This is one of the more suspenseful books in the series. Even the secondary characters had great story lines.
Another delightful chapter in the No. 1 Ladies' Detective Agency series. There was some remarkable writing, too. This was one I particularly liked: "The old woman said nothing for a moment, and Mma Ramotswe kept her arm about her shoulder. It was a strange feeling, she had always thought; feeling the breathing of another, a reminder of how we all share the same air, and of how fragile we are. At least there was enough air in the world for everybody to breathe; at least people did not fight with one another over that. And it would be difficult, would it not, for the rich people to take all the air away from the poor people, even if they could take so many other things? Black people, white people: same air." (p. 172)

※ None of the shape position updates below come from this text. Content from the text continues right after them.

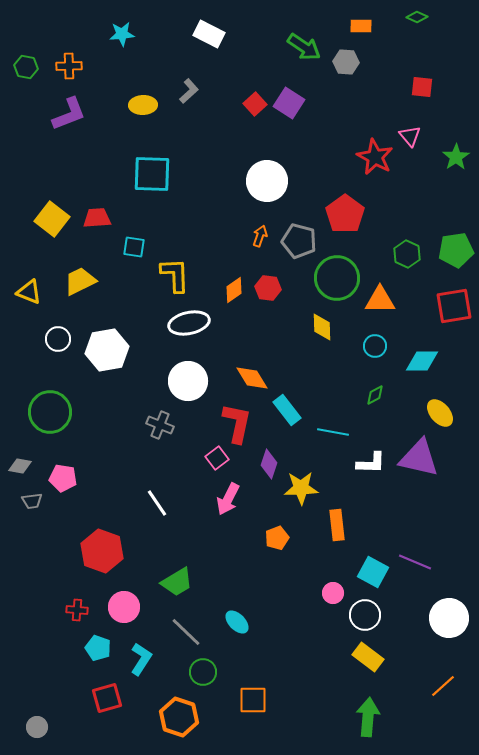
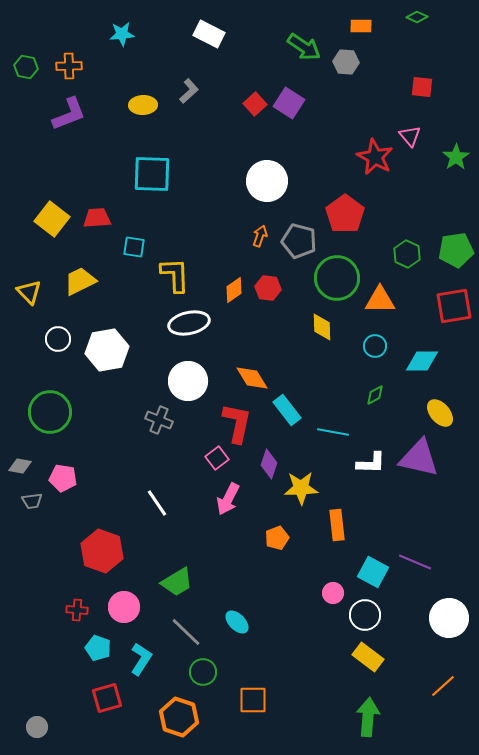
yellow triangle at (29, 292): rotated 24 degrees clockwise
gray cross at (160, 425): moved 1 px left, 5 px up
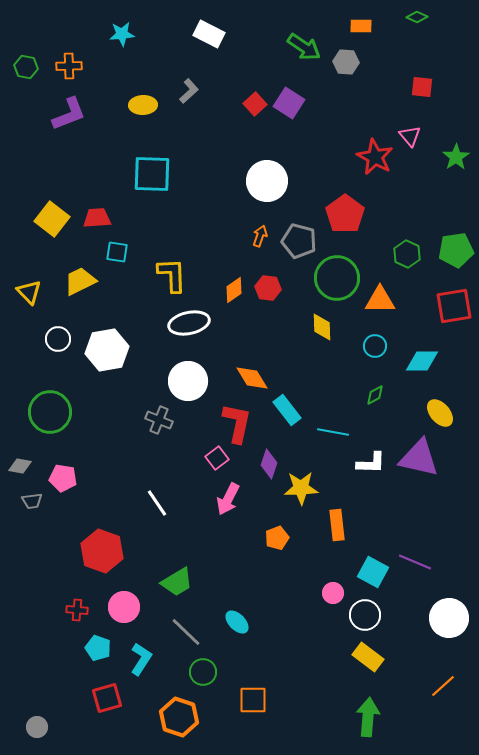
cyan square at (134, 247): moved 17 px left, 5 px down
yellow L-shape at (175, 275): moved 3 px left
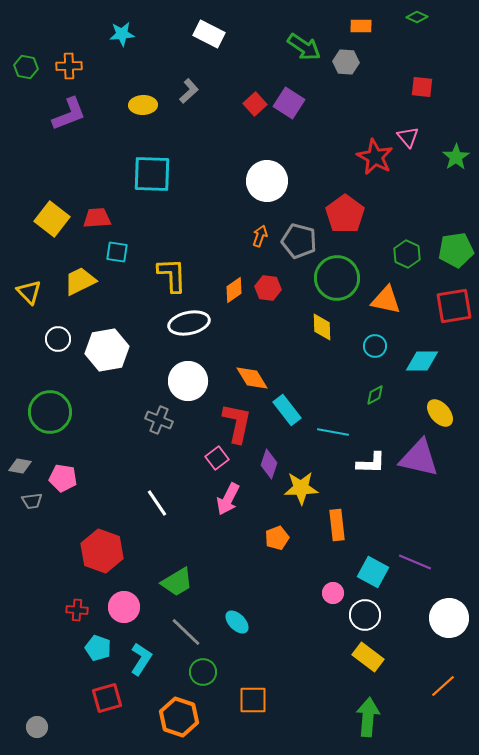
pink triangle at (410, 136): moved 2 px left, 1 px down
orange triangle at (380, 300): moved 6 px right; rotated 12 degrees clockwise
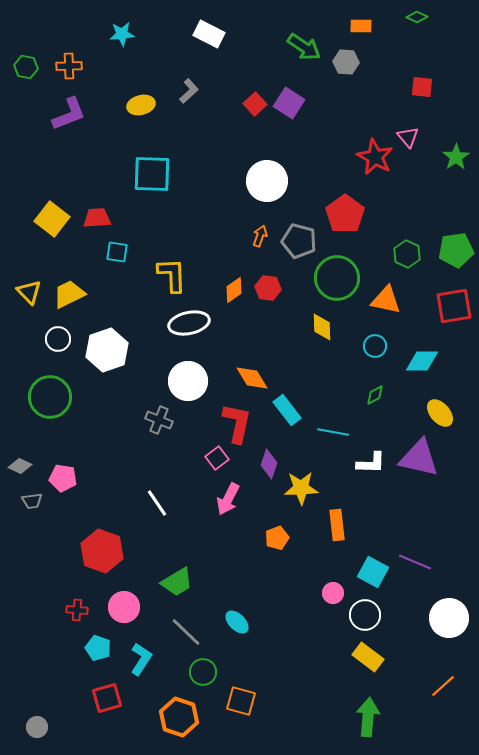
yellow ellipse at (143, 105): moved 2 px left; rotated 12 degrees counterclockwise
yellow trapezoid at (80, 281): moved 11 px left, 13 px down
white hexagon at (107, 350): rotated 9 degrees counterclockwise
green circle at (50, 412): moved 15 px up
gray diamond at (20, 466): rotated 15 degrees clockwise
orange square at (253, 700): moved 12 px left, 1 px down; rotated 16 degrees clockwise
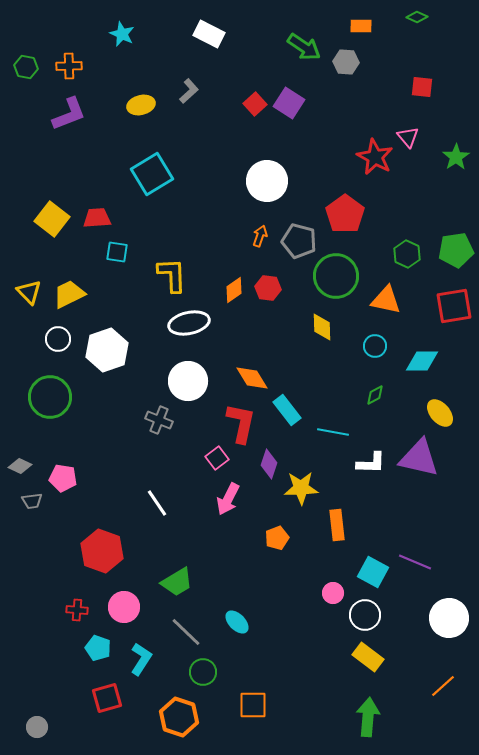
cyan star at (122, 34): rotated 30 degrees clockwise
cyan square at (152, 174): rotated 33 degrees counterclockwise
green circle at (337, 278): moved 1 px left, 2 px up
red L-shape at (237, 423): moved 4 px right
orange square at (241, 701): moved 12 px right, 4 px down; rotated 16 degrees counterclockwise
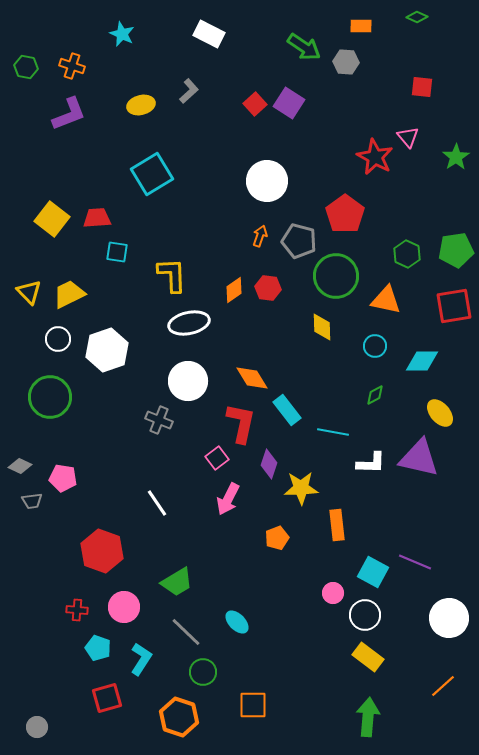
orange cross at (69, 66): moved 3 px right; rotated 20 degrees clockwise
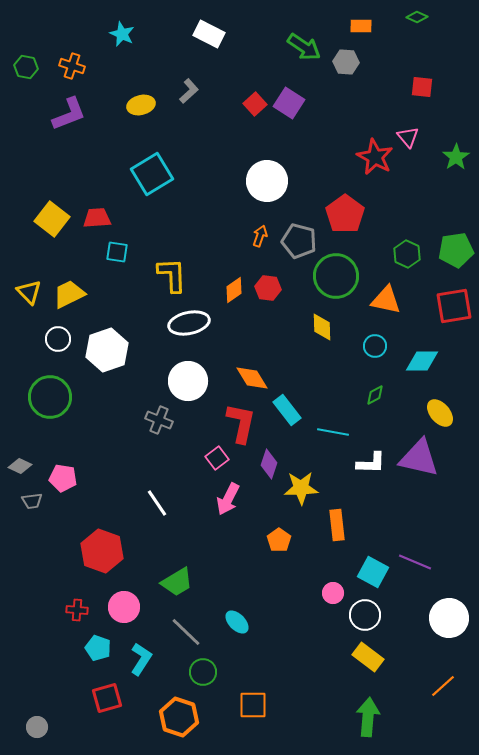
orange pentagon at (277, 538): moved 2 px right, 2 px down; rotated 15 degrees counterclockwise
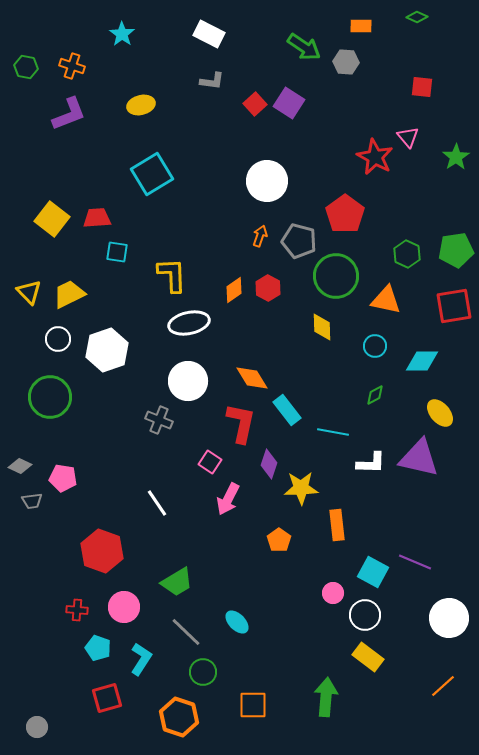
cyan star at (122, 34): rotated 10 degrees clockwise
gray L-shape at (189, 91): moved 23 px right, 10 px up; rotated 50 degrees clockwise
red hexagon at (268, 288): rotated 20 degrees clockwise
pink square at (217, 458): moved 7 px left, 4 px down; rotated 20 degrees counterclockwise
green arrow at (368, 717): moved 42 px left, 20 px up
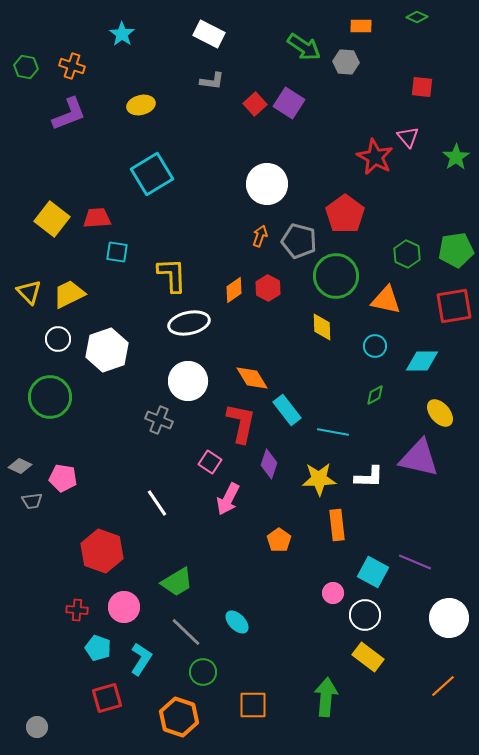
white circle at (267, 181): moved 3 px down
white L-shape at (371, 463): moved 2 px left, 14 px down
yellow star at (301, 488): moved 18 px right, 9 px up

A satisfying solution of Mme Ramotswe's many problems. She accidentally hits a man on a bike with her van, and she arranges for his bike to be fixed and for the man to be hired at Speedy Motors. Her goodwill is rewarded when he finds her stolen van. In the back of her mind is the fear that her first husband will disclose that they were never divorced, making her a bigamist. Will she pay him off, or will she tell her husband? I enjoy this series of a lady detective and her assistant.
In this sixth novel, the now married Mma Ramotswe finds a man under her bed, a pumpkin on her porch, and a dilemma that may ruin her domestic bliss that involves a confrontation with the cruel Note Mokoti. And when her tiny white van is stolen, and Precious is heart-broken, her dear friends come to her rescue out of love and respect. These books confirm my esteem of their gentle humor and joie de vivre.